Finance

Le coût du crédit est plus élevé et les taux plus bas pour les horreurs ; résultat de la réinitialisation du TPM dans six mois

En noir, les taux d’intérêt seront ajustés en fonction des conditions du marché et en réponse aux mouvements de politique monétaire. Selon les indicateurs financiers de la Banque centrale du Paraguay (BCP), le taux d’imposition actif se situe à 15,52%, supérieur à celui du mois de décembre, mais inférieur par rapport au même mois de l’année dernière.

Il convient de mentionner que le taux d’intérêt actif est la moyenne des intérêts de tous les prêts. En considérant les prêts, cependant par segments, on peut vérifier que les prêts à la consommation se situent à 22,18% plus haut que le mois dernier où ils étaient et 18,9%.

Les crédits commerciaux se situent désormais à 13,09%, tandis que les crédits impayés se situent à 11,01%.
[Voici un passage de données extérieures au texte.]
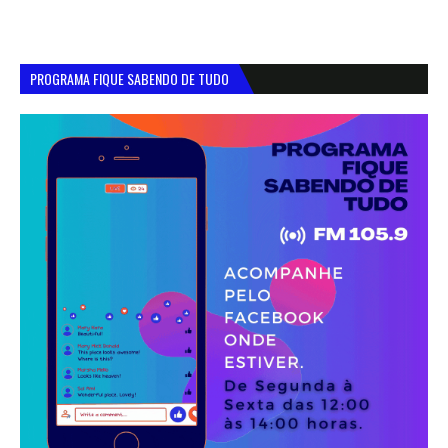
PROGRAMA FIQUE SABENDO DE TUDO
Du côté de l’impôt passif, dit-on, la moyenne de tous les intérêts payés pour les horreurs du système financier se situe à 4,67%. Dans le détail, le CDA a diminué de 8,3% à 8%, étant l’un des principaux instruments financiers des banques.

Dépôts à vue 0,86% tandis qu’à plaza 6,44%, bien que ces instruments aient connu une légère augmentation, le total actuel est inférieur à celui du mois précédent.

Il est important de contextualiser la trajectoire de la fiscalité passive et active et de ses dérivés, avec les décisions qu’ont prises la BCP dans sa politique monétaire. En février, la banque a enregistré les baisses consécutives suivantes, le TPM passant de 8,50 % à 6,25 %. Cependant, cet effet ne s’est pas encore matérialisé de manière significative dans l’intérêt du secteur financier, mais on observe une diminution par rapport à l’année précédente, bien que le niveau des impôts soit plus élevé.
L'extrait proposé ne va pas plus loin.